Our investment team played a substantial role in the design of a new regional investment project to revitalize economic activities & food systems in six Sahel countries – Burkina Faso, Chad, Mali, Mauritania, Niger & Senegal. The Rome based UN agencies – FAO, IFAD & WFP – partnered with G5 Sahel to strengthen the resilience of rural households in cross-border areas of the six countries, reaching almost one million people impacted by either conflict, climate change, or the COVID-19 pandemic.  It is anticipated that the partnership will expand to involve the Green Climate Fund & other partners.

We forged new partnerships with financing institutions to expand our investment support, & new collaborations are being built with the European Investment Bank, the Asian Infrastructure Investment Bank & others.

Mindful that public money alone is not enough to end poverty, we are creating new & innovative partnerships to transform how development is financed, especially through blended finance  – the use of public or philanthropic money combined with private investment into businesses that generate social & environmental impacts alongside financial returns.

For example, we are working with the European Commission, through the AgrIntel initiative, providing advisory services to impact funds & blended finance operations investing in small & medium agribusinesses through equity & loans. Blended finance is certainly an area to watch.

In collaboration with the EU Delegation in Uganda, the Centre is strengthening the national Uganda Development Bank (UDB) to finance responsible private investments in food & agriculture.
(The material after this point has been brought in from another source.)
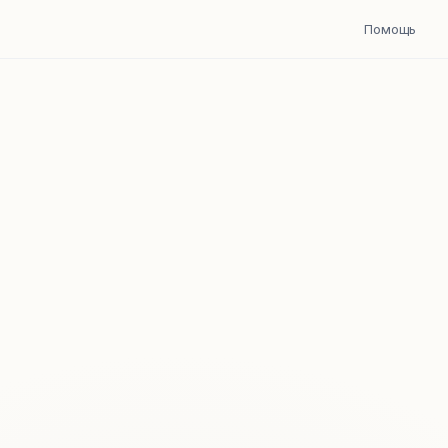
Помощь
Blending FAO’s knowledge & expertise with finance & working with national & international financial institutions will help our member countries achieve the impact at the scale required to achieve the SDGs.

The Centre is also teaming up with research centres to advance knowledge in digital agriculture, human capital, & foster opportunities for rural youth & women across the food value chain.
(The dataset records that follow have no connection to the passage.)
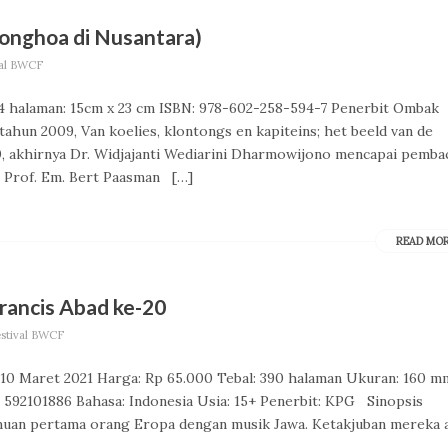
ionghoa di Nusantara)
val BWCF
664 halaman: 15cm x 23 cm ISBN: 978-602-258-594-7 Penerbit Ombak
tahun 2009, Van koelies, klontongs en kapiteins; het beeld van de
0, akhirnya Dr. Widjajanti Wediarini Dharmowijono mencapai pemba
– Prof. Em. Bert Paasman […]
READ MO
rancis Abad ke-20
estival BWCF
t: 10 Maret 2021 Harga: Rp 65.000 Tebal: 390 halaman Ukuran: 160 m
592101886 Bahasa: Indonesia Usia: 15+ Penerbit: KPG Sinopsis
an pertama orang Eropa dengan musik Jawa. Ketakjuban mereka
Another key area is green & climate financing, helping countries better tap into this type of financing. Both directly as FAO & with financing partners, we unlocked around $ 675 million of green financing with the Green Climate Fund between 2018-20.

What’s ahead for the Centre? What are some of the main priorities over the next years?
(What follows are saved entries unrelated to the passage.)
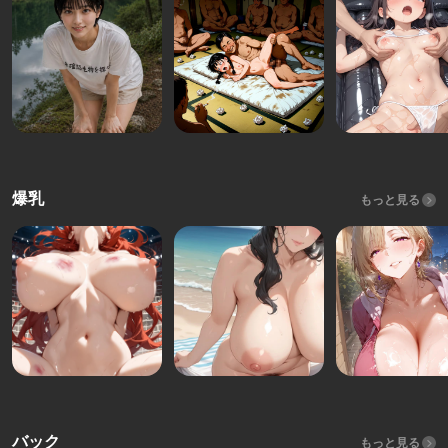
爆乳
もっと見る
バック
もっと見る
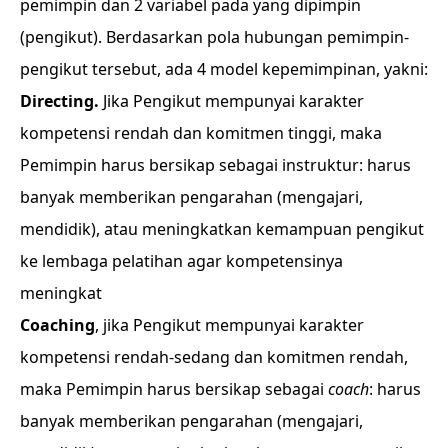
pemimpin dan 2 variabel pada yang dipimpin
(pengikut). Berdasarkan pola hubungan pemimpin-
pengikut tersebut, ada 4 model kepemimpinan, yakni:
Directing.
Jika Pengikut mempunyai karakter
kompetensi rendah dan komitmen tinggi, maka
Pemimpin harus bersikap sebagai instruktur: harus
banyak memberikan pengarahan (mengajari,
mendidik), atau meningkatkan kemampuan pengikut
ke lembaga pelatihan agar kompetensinya
meningkat
Coaching
, jika Pengikut mempunyai karakter
kompetensi rendah-sedang dan komitmen rendah,
maka Pemimpin harus bersikap sebagai
coach
: harus
banyak memberikan pengarahan (mengajari,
We will continue to work with international funds & banks on ways to strengthen the resilience of the food systems. This means helping public & private actors to transition to greener & better production systems that offer better nutrition without harming the environment, ultimately leading to a better life for all.

We will also continue to enable & promote the use of new data sources & climate-sensitive technologies (like geospatial data, digital applications & drones) to create better investment planning, risk management & lower interest rates for farmers.

We look forward to supporting national banks in more countries to enable them to finance more & better farmer & private investments in sustainable food & agriculture.

What are the key ingredients for creating sustainable growth?

I would sum it up as: a clear long-term strategy, improved policy environment & critical public investment to accelerate the adoption of innovation including digital & green technologies & practices, alongside basic infrastructure. Public investment is critical to catalyze private investment, particularly in finance. Meeting the SDGs – from ending poverty & hunger to building a more equitable, healthier & greener world – calls for more blended financing.

Increasing efficiencies in the food system must also go hand-in-hand with reducing inequalities, creating decent jobs & livelihoods for women & youth especially. In this respect, public investment in human capital of the men & women who produce, process & trade food (especially small-scale farmers) is essential as an enabler for all the rest: growth, sustainability, equality & inclusiveness.

There is a need for urgent action to transform agri-food systems. The resources – intellectual, financial & material – are there, but we must be better organized & coordinated so that the world’s efforts are not too late & ineffective for too many people.